Reviews such as the one on The Verge regarding the Pixel 2XL camera being better than the iPhone XS camera always make me think a bit. "The Pixel 2… makes all the processing decisions for you …come with plenty of contrast, sharpness, and dynamic punch" are cited as reasons the iPhone XS camera is somehow lacking. Perhaps it's my time with a photography hobby but those same points sound like critical flaws to me. And those sample images he posted as proof of the Pixel 2XL being superior all looked over-sharpened and with what I'd call blown highlights and undetailed shadows. Maybe I've spent too many years working with raw images, but the "flat" look he's complaining about looks to me to be a far better starting point.

All that aside, I don't doubt he's correct that the default camera app on the Pixel 2XL does produce finished pictures most people will find more aesthetically pleasing. Perhaps with enough detail that a pass through an Instagram filter or two doesn't result in unusable garbage. Which is the part where it gets me thinking. What do people actually think of when they talk about a "camera". What is the output expected from such a thing? And to the extent comparisons can be made between 'cameras', what would count as "better"?

My medium format TLR certainly produces pictures with far more detail than my DSLR ever did (or my mirrorless does). But focusing with the ground glass takes a long time and running the enlarger isn't exactly something I can do while riding the bus (though I do miss the smell of fixer). If detail is all that mattered the TLR is clearly a 'better' camera, so why haven't I used it in years? My mirrorless takes great photos no current phone camera can match along any measurable metric. So why are most of my daily pictures taken with my phone?

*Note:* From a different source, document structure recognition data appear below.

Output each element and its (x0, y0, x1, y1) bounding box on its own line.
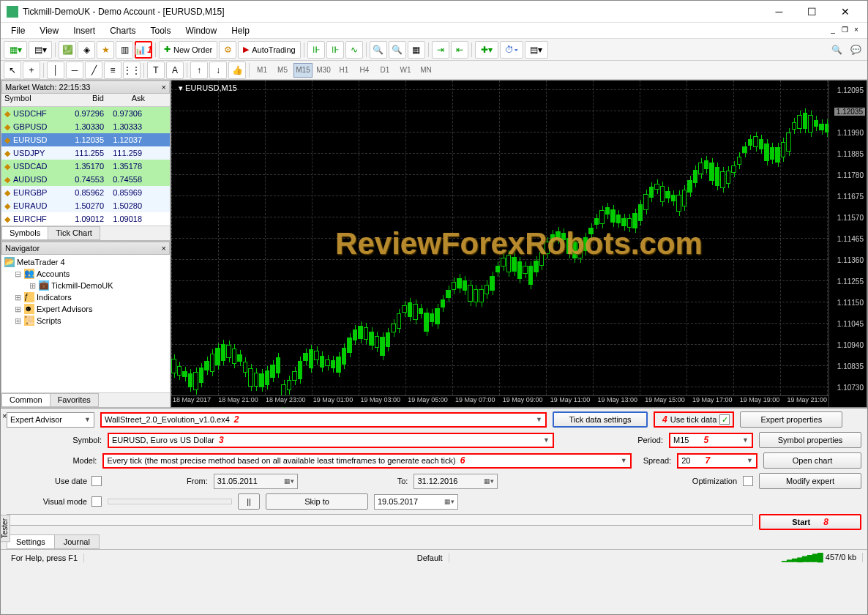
menu-help[interactable]: Help (224, 24, 257, 37)
skip-date[interactable]: 19.05.2017▦▾ (374, 494, 458, 510)
tester-panel-label[interactable]: Tester (0, 515, 10, 542)
tf-d1[interactable]: D1 (375, 63, 394, 78)
hline-icon[interactable]: ─ (66, 61, 83, 79)
bar-chart-icon[interactable]: ⊪ (307, 41, 325, 59)
tab-tick-chart[interactable]: Tick Chart (48, 226, 100, 240)
from-date[interactable]: 31.05.2011▦▾ (214, 474, 298, 489)
expert-properties-button[interactable]: Expert properties (740, 411, 842, 428)
maximize-button[interactable]: ☐ (796, 1, 828, 22)
terminal-icon[interactable]: ▥ (116, 41, 133, 59)
menu-window[interactable]: Window (179, 24, 225, 37)
label-icon[interactable]: A (166, 61, 184, 79)
tf-m15[interactable]: M15 (293, 63, 313, 78)
symbol-properties-button[interactable]: Symbol properties (759, 432, 861, 448)
channel-icon[interactable]: ≡ (104, 61, 121, 79)
shift-icon[interactable]: ⇤ (451, 41, 468, 59)
tf-h1[interactable]: H1 (334, 63, 353, 78)
menu-file[interactable]: File (4, 24, 32, 37)
period-dropdown[interactable]: M155▼ (669, 433, 753, 448)
market-watch-row[interactable]: ◆AUDUSD0.745530.74558 (1, 173, 170, 186)
tab-favorites[interactable]: Favorites (50, 393, 99, 407)
periodicity-icon[interactable]: ⏱▾ (500, 41, 523, 59)
data-window-icon[interactable]: ◈ (78, 41, 95, 59)
market-watch-row[interactable]: ◆EURUSD1.120351.12037 (1, 133, 170, 146)
chat-icon[interactable]: 💬 (847, 41, 864, 59)
vline-icon[interactable]: │ (47, 61, 64, 79)
visual-mode-checkbox[interactable] (91, 496, 102, 507)
profiles-icon[interactable]: ▤▾ (29, 41, 52, 59)
start-button[interactable]: Start8 (759, 514, 861, 530)
market-watch-row[interactable]: ◆USDJPY111.255111.259 (1, 146, 170, 160)
cursor-icon[interactable]: ↖ (4, 61, 21, 79)
market-watch-row[interactable]: ◆USDCAD1.351701.35178 (1, 160, 170, 173)
arrow-icon[interactable]: ↑ (190, 61, 208, 79)
tf-m30[interactable]: M30 (314, 63, 333, 78)
search-icon[interactable]: 🔍 (828, 41, 845, 59)
menu-tools[interactable]: Tools (143, 24, 179, 37)
ea-dropdown[interactable]: WallStreet_2.0_Evolution_v1.0.ex42▼ (100, 412, 547, 428)
tab-symbols[interactable]: Symbols (1, 226, 48, 240)
tree-accounts[interactable]: ⊟👥Accounts (3, 268, 168, 280)
autotrading-button[interactable]: ▶AutoTrading (238, 41, 301, 59)
tf-h4[interactable]: H4 (355, 63, 374, 78)
chart[interactable]: ▾ EURUSD,M15 ReviewForexRobots.com 1.120… (171, 80, 867, 408)
strategy-tester-icon[interactable]: 📊1 (135, 41, 152, 59)
navigator-close-icon[interactable]: × (162, 244, 166, 253)
tab-common[interactable]: Common (1, 393, 50, 407)
candle-chart-icon[interactable]: ⊪ (326, 41, 344, 59)
new-chart-icon[interactable]: ▦▾ (4, 41, 27, 59)
line-chart-icon[interactable]: ∿ (345, 41, 363, 59)
new-order-button[interactable]: ✚New Order (159, 41, 217, 59)
fibo-icon[interactable]: ⋮⋮ (123, 61, 141, 79)
model-dropdown[interactable]: Every tick (the most precise method base… (102, 453, 631, 469)
speed-slider[interactable] (108, 499, 232, 504)
spread-dropdown[interactable]: 207▼ (677, 453, 757, 469)
menu-view[interactable]: View (32, 24, 66, 37)
text-icon[interactable]: T (147, 61, 165, 79)
tf-mn[interactable]: MN (416, 63, 435, 78)
optimization-checkbox[interactable] (743, 476, 753, 486)
modify-expert-button[interactable]: Modify expert (759, 473, 861, 489)
market-watch-close-icon[interactable]: × (162, 83, 166, 92)
tf-w1[interactable]: W1 (396, 63, 415, 78)
tree-scripts[interactable]: ⊞📜Scripts (3, 315, 168, 327)
market-watch-row[interactable]: ◆EURAUD1.502701.50280 (1, 199, 170, 212)
tree-experts[interactable]: ⊞☻Expert Advisors (3, 303, 168, 315)
trendline-icon[interactable]: ╱ (85, 61, 102, 79)
tf-m1[interactable]: M1 (252, 63, 272, 78)
tree-root[interactable]: 📂MetaTrader 4 (3, 256, 168, 268)
mdi-close-icon[interactable]: × (851, 26, 861, 36)
tab-journal[interactable]: Journal (54, 534, 100, 549)
crosshair-icon[interactable]: + (23, 61, 40, 79)
tick-data-settings-button[interactable]: Tick data settings (553, 411, 648, 428)
open-chart-button[interactable]: Open chart (763, 452, 861, 469)
skip-to-button[interactable]: Skip to (266, 493, 368, 510)
market-watch-row[interactable]: ◆EURGBP0.859620.85969 (1, 186, 170, 199)
zoom-out-icon[interactable]: 🔍 (389, 41, 406, 59)
symbol-dropdown[interactable]: EURUSD, Euro vs US Dollar3▼ (108, 433, 554, 448)
tab-settings[interactable]: Settings (7, 534, 55, 549)
templates-icon[interactable]: ▤▾ (525, 41, 548, 59)
thumb-icon[interactable]: 👍 (228, 61, 246, 79)
zoom-in-icon[interactable]: 🔍 (370, 41, 387, 59)
to-date[interactable]: 31.12.2016▦▾ (414, 474, 498, 489)
mdi-min-icon[interactable]: _ (828, 26, 838, 36)
tree-indicators[interactable]: ⊞ƒIndicators (3, 291, 168, 303)
tile-icon[interactable]: ▦ (408, 41, 425, 59)
minimize-button[interactable]: ─ (763, 1, 796, 22)
metaquotes-icon[interactable]: ⚙ (219, 41, 236, 59)
market-watch-row[interactable]: ◆GBPUSD1.303301.30333 (1, 120, 170, 133)
tf-m5[interactable]: M5 (273, 63, 292, 78)
autoscroll-icon[interactable]: ⇥ (432, 41, 449, 59)
market-watch-row[interactable]: ◆EURCHF1.090121.09018 (1, 212, 170, 225)
market-watch-icon[interactable]: 💹 (59, 41, 76, 59)
indicators-icon[interactable]: ✚▾ (475, 41, 498, 59)
pause-button[interactable]: || (238, 493, 260, 510)
arrow-dn-icon[interactable]: ↓ (209, 61, 227, 79)
tree-account-item[interactable]: ⊞💼Tickmill-DemoUK (3, 280, 168, 291)
menu-charts[interactable]: Charts (102, 24, 143, 37)
market-watch-row[interactable]: ◆USDCHF0.972960.97306 (1, 107, 170, 120)
test-type-dropdown[interactable]: Expert Advisor▼ (7, 412, 94, 428)
mdi-max-icon[interactable]: ❐ (839, 26, 850, 36)
menu-insert[interactable]: Insert (66, 24, 102, 37)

And yet, though clearly convenience wins and "the best camera is the one you have on you", I still like to have most of the post-processing decisions done by me. I don't like it when a picture comes out of the camera system looking overly punchy. I don't want a camera system that will over-saturate the colours without any input from me. Sure I may wind up cranking the saturation and contrast anyway, but I want those steps to be discrete active decisions on my part. I suspect most people would agree with the author at The Verge and be perfectly happy to let the camera do all that for them.